Radical Change is needed
At the start of thepandemic, voices pressing for basic public health measures were largely ignored. Government continues to be in denial that lives and costs could have been saved had they acted as countries in South East Asia did to control the spread of the virus.
The Climate Emergency threatens our very existence; many groups are on the streets pressing for action, but the government shows no sign of urgency; there are still no details of how the nation will reduce the emission of carbon dioxide or the steps to be taken to create a sustainable economy.

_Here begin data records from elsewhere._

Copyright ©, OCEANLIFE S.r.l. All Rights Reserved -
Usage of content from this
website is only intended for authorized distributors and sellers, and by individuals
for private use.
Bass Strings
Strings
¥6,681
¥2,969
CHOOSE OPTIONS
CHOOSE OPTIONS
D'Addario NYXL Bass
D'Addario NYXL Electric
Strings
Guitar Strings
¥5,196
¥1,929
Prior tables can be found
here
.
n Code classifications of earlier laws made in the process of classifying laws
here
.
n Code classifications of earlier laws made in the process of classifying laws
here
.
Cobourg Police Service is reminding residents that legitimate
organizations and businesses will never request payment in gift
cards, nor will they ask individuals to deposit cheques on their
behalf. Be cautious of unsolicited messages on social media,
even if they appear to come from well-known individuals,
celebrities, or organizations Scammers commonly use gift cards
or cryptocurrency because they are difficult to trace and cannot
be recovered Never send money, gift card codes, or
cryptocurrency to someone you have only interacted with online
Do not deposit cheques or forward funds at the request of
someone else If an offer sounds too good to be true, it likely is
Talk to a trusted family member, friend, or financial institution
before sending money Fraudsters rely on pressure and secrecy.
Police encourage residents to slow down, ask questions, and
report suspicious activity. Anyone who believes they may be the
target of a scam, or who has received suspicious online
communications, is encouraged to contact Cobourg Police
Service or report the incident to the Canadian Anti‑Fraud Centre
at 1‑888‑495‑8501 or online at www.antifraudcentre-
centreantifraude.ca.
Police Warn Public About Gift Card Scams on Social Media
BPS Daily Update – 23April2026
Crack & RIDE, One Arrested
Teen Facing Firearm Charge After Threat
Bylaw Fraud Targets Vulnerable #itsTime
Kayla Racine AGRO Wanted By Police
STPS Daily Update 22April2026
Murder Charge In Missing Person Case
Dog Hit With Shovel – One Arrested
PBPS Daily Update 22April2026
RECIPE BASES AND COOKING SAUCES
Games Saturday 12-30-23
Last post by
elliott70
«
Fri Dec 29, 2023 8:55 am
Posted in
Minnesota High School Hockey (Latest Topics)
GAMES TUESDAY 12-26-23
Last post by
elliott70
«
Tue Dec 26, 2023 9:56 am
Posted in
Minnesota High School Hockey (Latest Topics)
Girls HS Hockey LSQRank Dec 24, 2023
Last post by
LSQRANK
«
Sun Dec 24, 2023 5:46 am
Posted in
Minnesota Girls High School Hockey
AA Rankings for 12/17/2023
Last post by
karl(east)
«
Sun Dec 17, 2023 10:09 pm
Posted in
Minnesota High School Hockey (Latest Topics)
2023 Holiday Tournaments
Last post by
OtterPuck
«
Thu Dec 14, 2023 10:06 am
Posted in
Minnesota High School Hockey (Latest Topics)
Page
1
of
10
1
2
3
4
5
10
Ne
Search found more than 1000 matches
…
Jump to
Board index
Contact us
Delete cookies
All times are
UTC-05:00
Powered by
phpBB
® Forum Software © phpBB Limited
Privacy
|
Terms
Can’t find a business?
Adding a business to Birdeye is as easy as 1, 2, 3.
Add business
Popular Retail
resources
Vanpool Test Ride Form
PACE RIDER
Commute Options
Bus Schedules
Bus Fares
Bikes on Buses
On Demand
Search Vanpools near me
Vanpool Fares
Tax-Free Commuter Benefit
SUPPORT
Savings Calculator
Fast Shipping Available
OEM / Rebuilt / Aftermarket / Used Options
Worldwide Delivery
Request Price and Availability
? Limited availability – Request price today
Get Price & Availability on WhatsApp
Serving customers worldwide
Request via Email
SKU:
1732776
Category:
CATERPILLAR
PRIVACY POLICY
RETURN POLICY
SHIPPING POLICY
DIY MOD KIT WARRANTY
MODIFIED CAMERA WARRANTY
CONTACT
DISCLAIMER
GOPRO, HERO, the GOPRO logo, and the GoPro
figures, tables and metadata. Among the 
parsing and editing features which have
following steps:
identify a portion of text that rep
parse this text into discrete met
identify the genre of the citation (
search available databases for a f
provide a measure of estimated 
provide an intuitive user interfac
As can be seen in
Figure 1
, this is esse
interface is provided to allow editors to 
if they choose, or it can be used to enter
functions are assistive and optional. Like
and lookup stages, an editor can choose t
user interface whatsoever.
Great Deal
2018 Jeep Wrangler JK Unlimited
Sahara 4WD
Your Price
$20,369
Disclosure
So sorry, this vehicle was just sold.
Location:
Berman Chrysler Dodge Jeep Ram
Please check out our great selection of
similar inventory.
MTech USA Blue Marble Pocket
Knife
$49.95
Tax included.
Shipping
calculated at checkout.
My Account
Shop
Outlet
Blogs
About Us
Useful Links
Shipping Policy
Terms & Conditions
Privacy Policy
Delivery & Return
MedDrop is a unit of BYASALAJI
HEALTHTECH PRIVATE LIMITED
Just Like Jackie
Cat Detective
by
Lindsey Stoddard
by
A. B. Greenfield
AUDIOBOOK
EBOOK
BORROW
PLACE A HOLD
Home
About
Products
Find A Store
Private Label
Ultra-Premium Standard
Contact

Clearly the government’s response to both the pandemic and the climate emergency has been led more by commercial interests rather than by the will of the people.
Without a parliament that is representative of, and accountable to, the people we could be faced with decades of direct action, potentially spiralling into wider disorder, as division and levels of deprivation worsen due to the effects of climate change. There really is no need to criminalise a generation fighting for their future, or fill our prisons with protesting pensioners.
The governance of our nation is in need of massive reform, and yes we also need
- elections based on Proportional Representation
- a fully elected second chamber
- new assemblies for the English regions
- a written constitution
- to rejoin the European Union
These are all big complicated issues but time has run out. The ice caps are melting and the forests are burning, there will be an election in a couple of years and the next Parliament we elect mustbe focused on the transition toa sustainable economy.
The changes in accountability and representation outlined above provide a pathway for progressive parties to create the Parliament we need, even with the current electoral system and to give people hope that we can do what we need to do for the sake of future generations.